Description of the task -> Scan the listing below. Copy each line that contains "sattvic".

Exercise materials ->
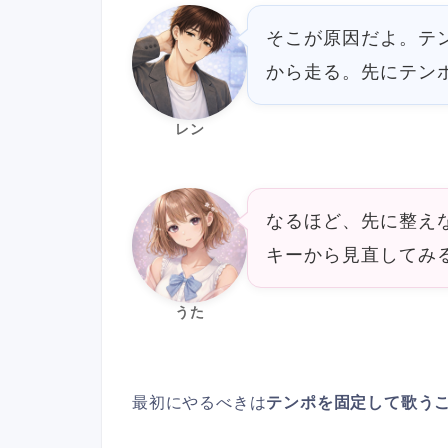
そこが原因だよ。テ
から走る。先にテン
レン
なるほど、先に整え
キーから見直してみ
うた
最初にやるべきは
テンポを固定して歌う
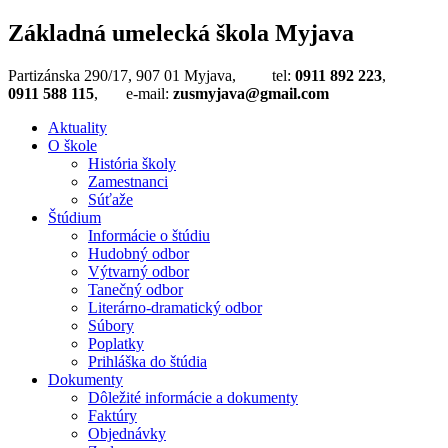
Základná umelecká škola Myjava
Partizánska 290/17, 907 01 Myjava, tel:
0911 892 223
,
0911 588 115
, e-mail:
zusmyjava@gmail.com
Aktuality
O škole
História školy
Zamestnanci
Súťaže
Štúdium
Informácie o štúdiu
Hudobný odbor
Výtvarný odbor
Tanečný odbor
Literárno-dramatický odbor
Súbory
Poplatky
Prihláška do štúdia
Dokumenty
Dôležité informácie a dokumenty
Faktúry
Objednávky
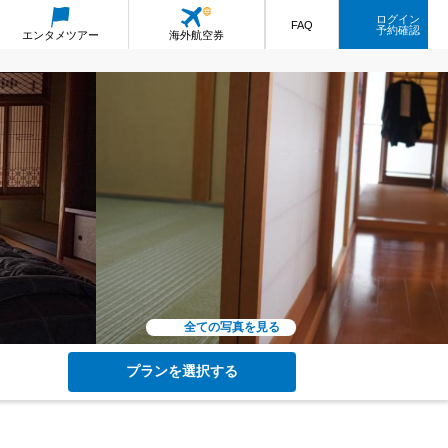
ログイン
FAQ
予約確認
エンタメ
ツアー
海外航空券
全ての写真を見る
プランを選択する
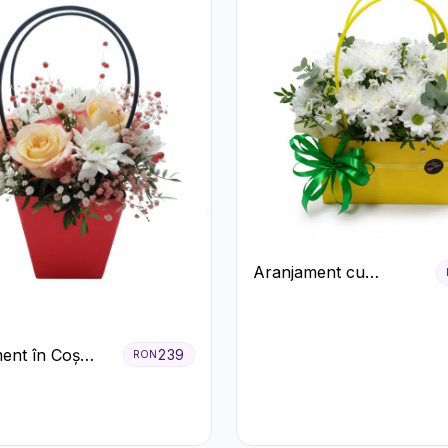
Aranjament cu
Crizanteme Albe în
Cutie Galbenă
ent în Coș
239
RON
Trandafiri și
eme Albe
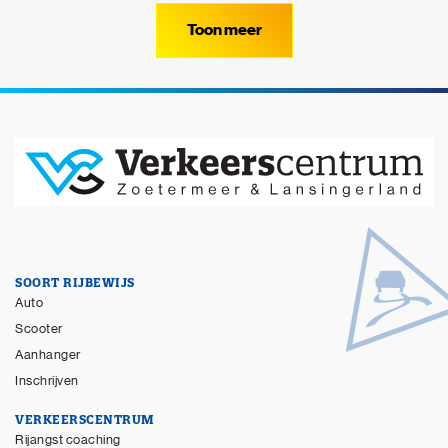
Toon meer
SOORT RIJBEWIJS
Auto
Scooter
Aanhanger
Inschrijven
VERKEERSCENTRUM
Rijangst coaching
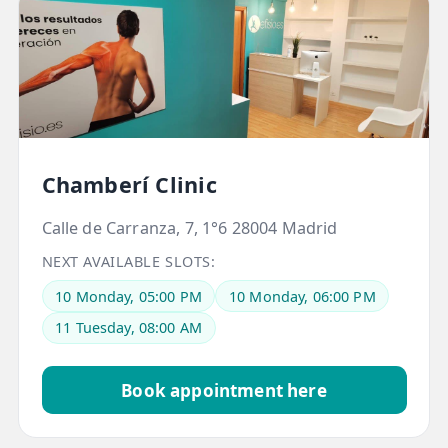
📍 Bravo Murillo
📍 Getafe
TIENDA
🛍️ Tienda Bonos
Chamberí Clinic
🛍️ Tienda Productos Fisioterapia
Calle de Carranza, 7, 1°6 28004 Madrid
🎁 Tarjetas Regalo
NEXT AVAILABLE SLOTS:
🛒 Carrito
10 Monday, 05:00 PM
10 Monday, 06:00 PM
❤️ Ofertas
11 Tuesday, 08:00 AM
CONTACTO
Book appointment here
☎️ 91 005 23 63
📧 Contacta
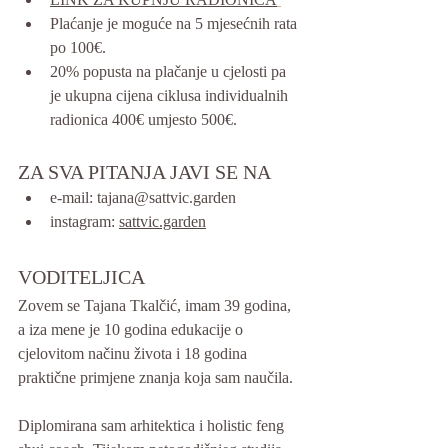
Plaćanje je moguće na 5 mjesećnih rata 
po 100€.
20% popusta na plačanje u cjelosti pa 
je ukupna cijena ciklusa individualnih 
radionica 400€ umjesto 500€.
ZA SVA PITANJA JAVI SE NA
e-mail: tajana@sattvic.garden
instagram: 
sattvic.garden
VODITELJICA
Zovem se Tajana Tkalčić, imam 39 godina, 
a iza mene je 10 godina edukacije o 
cjelovitom načinu života i 18 godina 
praktične primjene znanja koja sam naučila. 
Diplomirana sam arhitektica i holistic feng 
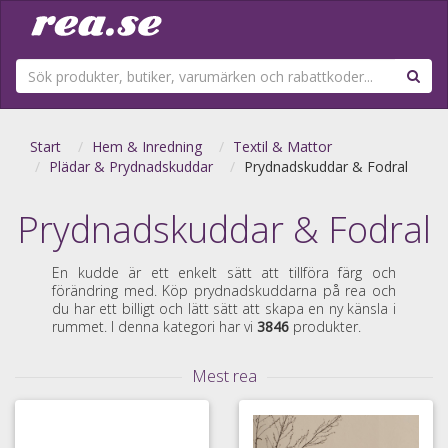
Start
Hem & Inredning
Textil & Mattor
Plädar & Prydnadskuddar
Prydnadskuddar & Fodral
Prydnadskuddar & Fodral
En kudde är ett enkelt sätt att tillföra färg och
förändring med. Köp prydnadskuddarna på rea och
du har ett billigt och lätt sätt att skapa en ny känsla i
rummet. I denna kategori har vi
3846
produkter.
Mest rea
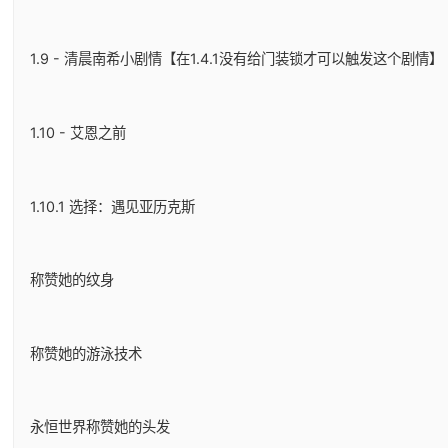
1.9 - 清晨南希小剧情【在1.4.1没有给门装锁才可以触发这个剧情】
1.10 - 艾恩之前
1.10.1 选择：遇见亚历克斯
称赞她的纹身
称赞她的游泳技术
永恒世界称赞她的头发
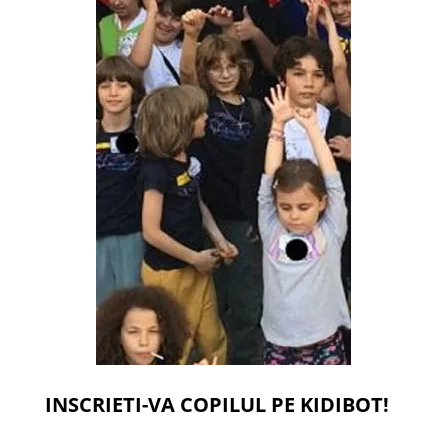
INSCRIETI-VA COPILUL PE KIDIBOT!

Result of this exercise ->
e-mail: tajana@sattvic.garden
sattvic.garden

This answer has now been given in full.